Star-Bulletin Sports

Wednesday, September 8, 1999

R A I N B O W _ F O O T B A L L

Eastern Illinois
should be more
’Bows’ speed

The Division I-AA Panthers are
many steps below the UH-thrashing
Trojans, and may be just
what Hawaii needs


By Paul Arnett


You half-expect to see Hawaii coaches Greg McMackin and June Jones reaching for the remote control to make sure the video is moving at the right speed. After playing No. 18-ranked Southern California, Division I-AA Eastern Illinois can't help but look a half-step slow.

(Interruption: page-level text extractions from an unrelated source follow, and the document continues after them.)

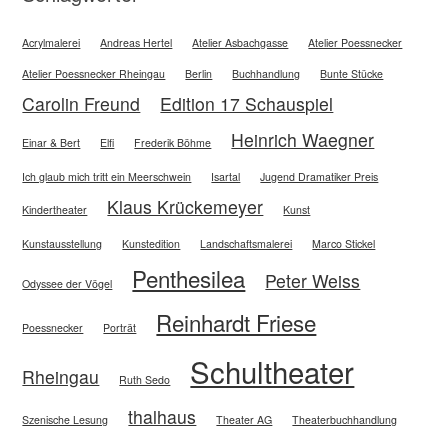
Acrylmalerei
Andreas Hertel
Atelier Asbachgasse
Atelier Poessnecker
Atelier Poessnecker Rheingau
Berlin
Buchhandlung
Bunte Stücke
Carolin Freund
Edition 17 Schauspiel
Heinrich Waegner
Einar & Bert
Elfi
Frederik Böhme
Ich glaub mich tritt ein Meerschwein
Isartal
Jugend Dramatiker Preis
Klaus Krückemeyer
Kindertheater
Kunst
Kunstausstellung
Kunstedition
Landschaftsmalerei
Marco Stickel
Penthesilea
Peter Weiss
Odyssee der Vögel
Reinhardt Friese
Poessnecker
Porträt
Schultheater
Rheingau
Ruth Sedo
thalhaus
Szenische Lesung
Theater AG
Theaterbuchhandlung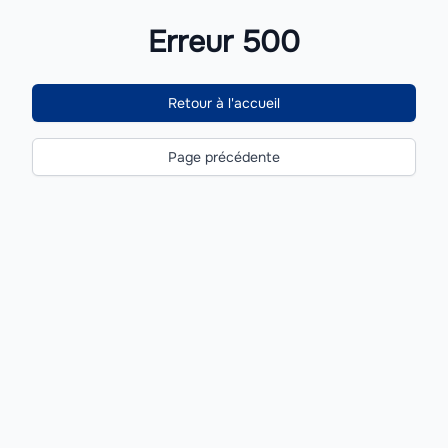
Erreur 500
Retour à l'accueil
Page précédente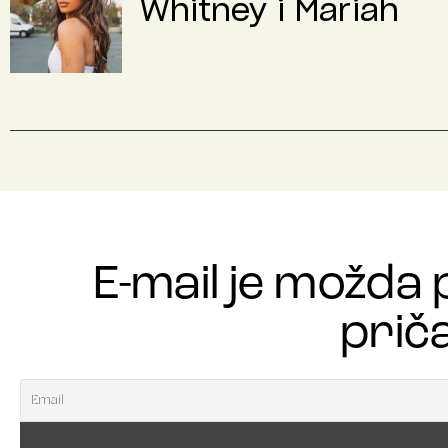
Whitney i Mariah
E-mail je možda 
priča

There's top tailback Chad Morton scooting through a USC hole untouched. There's Eastern Illinois counterpart J.R. Taylor not quite squeezing through with his shoulders squared. Watch out, it's Trojan quarterback Carson Palmer throwing deep. Panther signal caller Anthony Buich tosses ducks by comparison.

"Well, the first thing you notice is they aren't as good as USC,'' said Jones, who will once again call the plays from the sidelines. "But that doesn't mean it's going to be easy. We still have to do a better job of executing our game plan.'' McMackin echoed those sentiments. The UH defensive coordinator isn't ready to forgive and forget Saturday's 62-7 loss to USC just yet.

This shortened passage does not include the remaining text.